I noticed this vagueness of a time constraint more often after having experienced it the first time around, and it made me realise that Cariocas approach life with this happy-go-lucky ideology. It was then clear: this was the key factor in the very essence of Carioca living.
I totally get it that you guys are thinking, “Why would I want to experience that? Why don’t they respect time management?”.
But honestly, this way of living is how Cariocas live stress-free, and it encourages them to appreciate the present moment, and is definitely a life philosophy that made me look at myself in the mirror and reassess the important things in life. It is an ideology that we from the Western world could learn a thing or ten from.
Come to Rio de Janeiro and challenge your life philosophy. It will be eye-opening - I swear.
The weather is hot, the people are friendly, and Cariocas love to chill. What’s not to love about this atmosphere?
Cariocas are among the friendliest people you could ever meet. The answer to why Cariocas are friendly lies in the “3 C’s” - a set of laws that I concocted based on my observations during my time in Rio de Janeiro:
● Carnival - the famous annual Brazilian festival which now seems more synonymous with the Cariocas’ approach to life - party hard and have a good time
● Caipirinha - Brazil’s national cocktail which complements their partying antics and friendly nature, and is a social glue that brings people together
● Carefree - the key ingredient to Cariocas having a good time
I went out to by a can of beer from the local convenience store one time, and I spoke to the shopkeeper with the bare minimal Portuguese that I knew.
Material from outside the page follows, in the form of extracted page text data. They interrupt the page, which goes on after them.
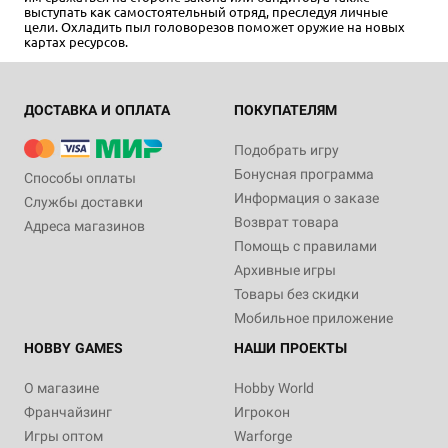
выступать как самостоятельный отряд, преследуя личные
цели. Охладить пыл головорезов поможет оружие на новых
картах ресурсов.
ДОСТАВКА И ОПЛАТА
ПОКУПАТЕЛЯМ
Подобрать игру
Бонусная программа
Способы оплаты
Информация о заказе
Службы доставки
Возврат товара
Адреса магазинов
Помощь с правилами
Архивные игры
Товары без скидки
Мобильное приложение
HOBBY GAMES
НАШИ ПРОЕКТЫ
О магазине
Hobby World
Франчайзинг
Игрокон
Игры оптом
Warforge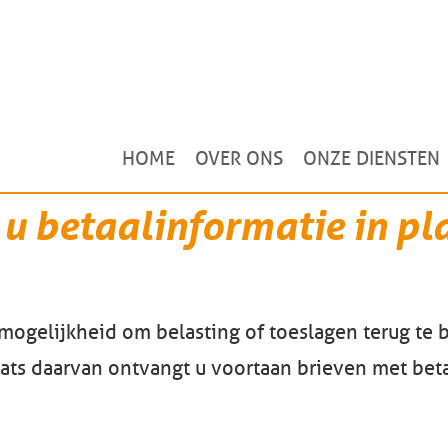
HOME
OVER ONS
ONZE DIENSTEN
u betaalinformatie in pl
s mogelijkheid om belasting of toeslagen terug te
laats daarvan ontvangt u voortaan brieven met bet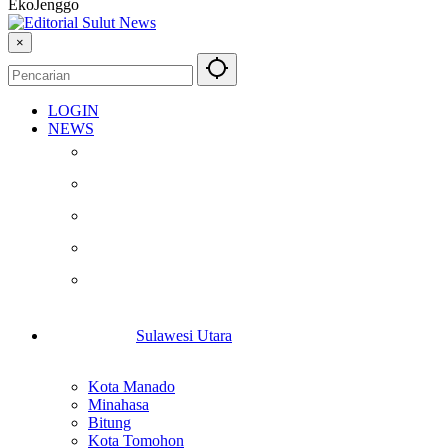
EkoJenggo
×
LOGIN
NEWS
Berita
Kesehatan
Otomotif
Internasional
Teknologi
Sulawesi Utara
Kota Manado
Minahasa
Bitung
Kota Tomohon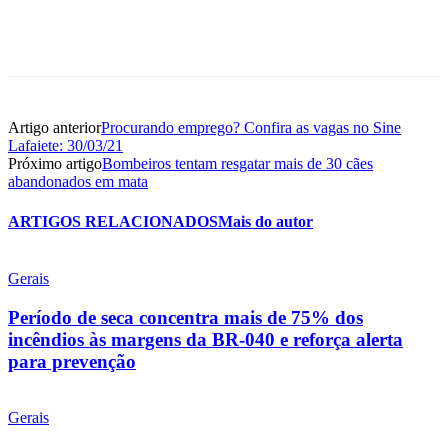
Artigo anterior
Procurando emprego? Confira as vagas no Sine
Lafaiete: 30/03/21
Próximo artigo
Bombeiros tentam resgatar mais de 30 cães
abandonados em mata
ARTIGOS RELACIONADOS
Mais do autor
Gerais
Período de seca concentra mais de 75% dos
incêndios às margens da BR-040 e reforça alerta
para prevenção
Gerais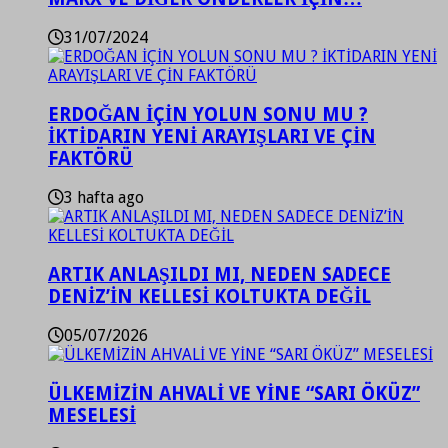
31/07/2024
ERDOĞAN İÇİN YOLUN SONU MU ?
İKTİDARIN YENİ ARAYIŞLARI VE ÇİN
FAKTÖRÜ
3 hafta ago
ARTIK ANLAŞILDI MI, NEDEN SADECE
DENİZ’İN KELLESİ KOLTUKTA DEĞİL
05/07/2026
ÜLKEMİZİN AHVALİ VE YİNE “SARI ÖKÜZ”
MESELESİ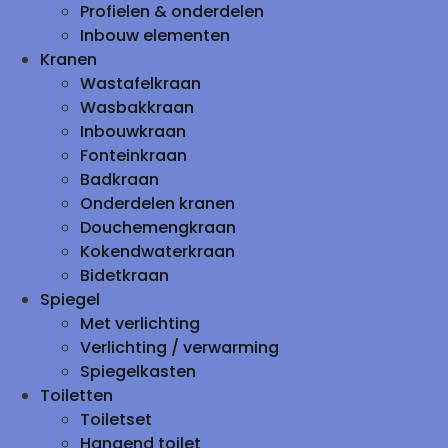
Profielen & onderdelen
Inbouw elementen
Kranen
Wastafelkraan
Wasbakkraan
Inbouwkraan
Fonteinkraan
Badkraan
Onderdelen kranen
Douchemengkraan
Kokendwaterkraan
Bidetkraan
Spiegel
Met verlichting
Verlichting / verwarming
Spiegelkasten
Toiletten
Toiletset
Hangend toilet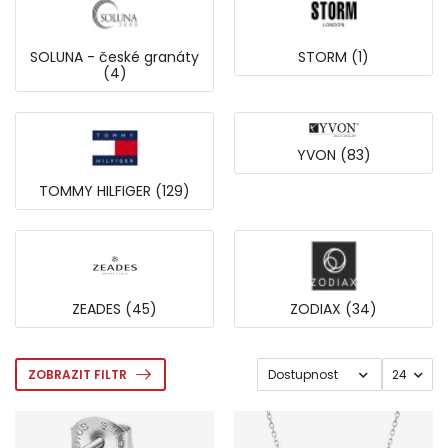
SOLUNA - české granáty
STORM (1)
(4)
YVON (83)
TOMMY HILFIGER (129)
ZEADES (45)
ZODIAX (34)
ZOBRAZIT FILTR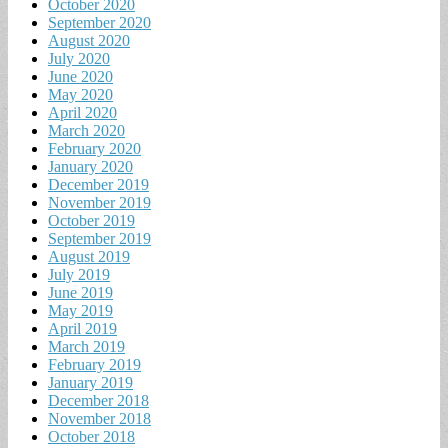
October 2020
September 2020
August 2020
July 2020
June 2020
May 2020
April 2020
March 2020
February 2020
January 2020
December 2019
November 2019
October 2019
September 2019
August 2019
July 2019
June 2019
May 2019
April 2019
March 2019
February 2019
January 2019
December 2018
November 2018
October 2018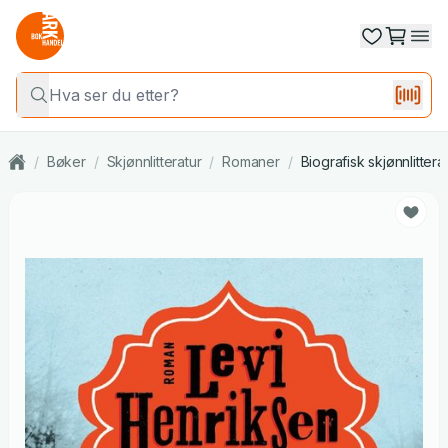
/
Bøker
/
Skjønnlitteratur
/
Romaner
/
Biografisk skjønnlittera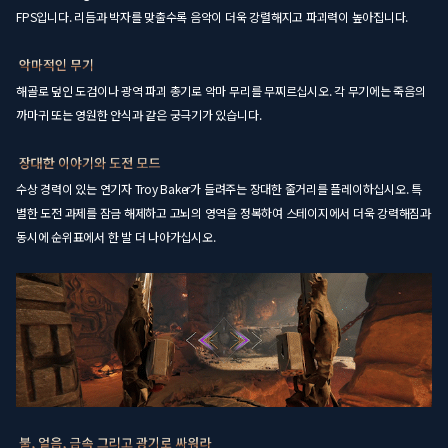
FPS입니다. 리듬과 박자를 맞출수록 음악이 더욱 강렬해지고 파괴력이 높아집니다.
해골로 덮인 도검이나 광역 파괴 총기로 악마 무리를 무찌르십시오. 각 무기에는 죽음의
까마귀 또는 영원한 안식과 같은 궁극기가 있습니다.
수상 경력이 있는 연기자 Troy Baker가 들려주는 장대한 줄거리를 플레이하십시오. 특
별한 도전 과제를 잠금 해제하고 고뇌의 영역을 정복하여 스테이지에서 더욱 강력해짐과
동시에 순위표에서 한 발 더 나아가십시오.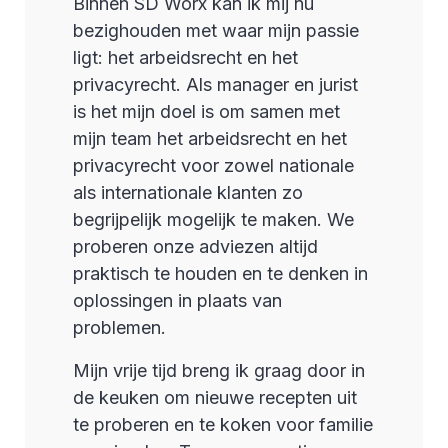
Binnen SD Worx kan ik mij nu
bezighouden met waar mijn passie
ligt: het arbeidsrecht en het
privacyrecht. Als manager en jurist
is het mijn doel is om samen met
mijn team het arbeidsrecht en het
privacyrecht voor zowel nationale
als internationale klanten zo
begrijpelijk mogelijk te maken. We
proberen onze adviezen altijd
praktisch te houden en te denken in
oplossingen in plaats van
problemen.
Mijn vrije tijd breng ik graag door in
de keuken om nieuwe recepten uit
te proberen en te koken voor familie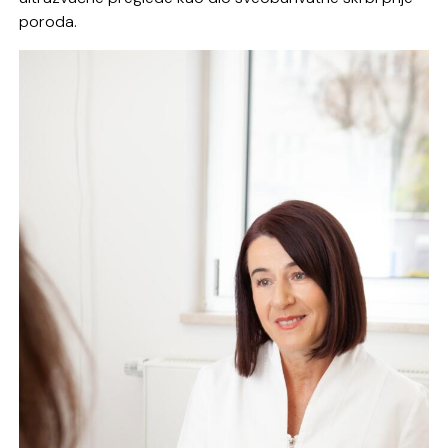
poroda.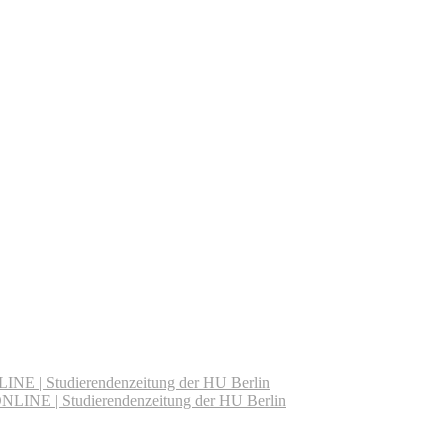
NE | Studierendenzeitung der HU Berlin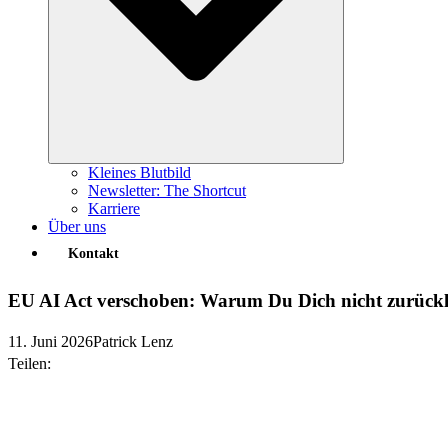
Kleines Blutbild
Newsletter: The Shortcut
Karriere
Über uns
Kontakt
EU AI Act verschoben: Warum Du Dich nicht zurückle
11. Juni 2026
Patrick Lenz
Teilen: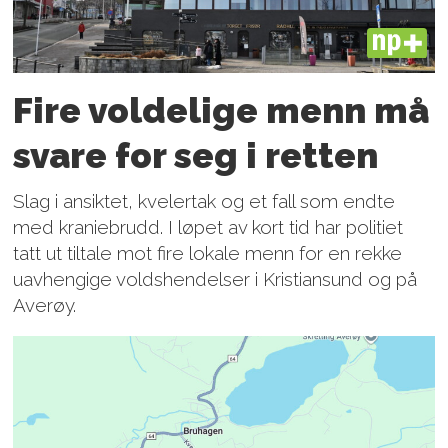
PLUS
Fire voldelige menn må
svare for seg i retten
Slag i ansiktet, kvelertak og et fall som endte
med kraniebrudd. I løpet av kort tid har politiet
tatt ut tiltale mot fire lokale menn for en rekke
uavhengige voldshendelser i Kristiansund og på
Averøy.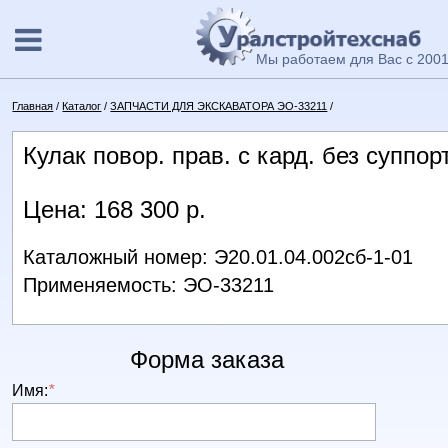
Мы работаем для Вас с 2001
Главная
/
Каталог
/
ЗАПЧАСТИ ДЛЯ ЭКСКАВАТОРА ЭО-33211
/
Кулак повор. прав. с кард. без суппо
Цена: 168 300 р.
Каталожный номер: Э20.01.04.002сб-1-01
Применяемость: ЭО-33211
Форма заказа
Имя:
*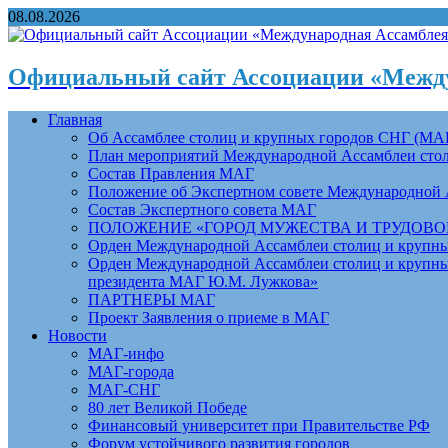
08.08.2026
Официальный сайт Ассоциации «Между
Главная
Об Ассамблее столиц и крупных городов СНГ (МА
План мероприятий Международной Ассамблеи столи
Состав Правления МАГ
Положение об Экспертном совете Международной 
Состав Экспертного совета МАГ
ПОЛОЖЕНИЕ «ГОРОД МУЖЕСТВА И ТРУДОВОЙ 
Орден Международной Ассамблеи столиц и крупных
Орден Международной Ассамблеи столиц и крупных
президента МАГ Ю.М. Лужкова»
ПАРТНЕРЫ МАГ
Проект Заявления о приеме в МАГ
Новости
МАГ-инфо
МАГ-города
МАГ-СНГ
80 лет Великой Победе
Финансовый университет при Правительстве РФ
Форум устойчивого развития городов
Once the transaction was completed, a gentleman next to me noticed that I ordered in Portuguese, yet do not look like a Brazilian. Naturally, he was intrigued and started talking to me (in Portuguese); asking where I’m from, and what I’m doing in Brazil etc.
This went on and on, and the topic of conversation went deeper and deeper, and I was comprehending less and less. The topics in the final stages of the conversation included politics, and life and death (I think?). Despite the ambiguity, one thing was clear: I was out of my depth, and that gentleman must have sensed it too. But he still proceeded to speak passionately and let his thoughts come spilling out.
The point is that he was friendly enough to just talk to me like I was his friend; he did not treat me like a stranger. Where I’m from, people are suspicious of one another, and it creates a hostile and cold vibe.
Immersing yourself into a society where strangers don’t exist is definitely an experience you should try once in your life. If you take that friendliness back home with you, you could very well transform your community into a more amiable one.
So there it is. Those are the reasons why Rio de Janeiro should qualify for the World Cup of travel destinations.
It is a place that I’d definitely go to again - and that says a lot as I’m not someone who often goes to the same place twice.
Take advantage of it before your friends start going there.
Explore it. Make it yours. Lay down your footprints. Get yourself over to a World Cup winning country!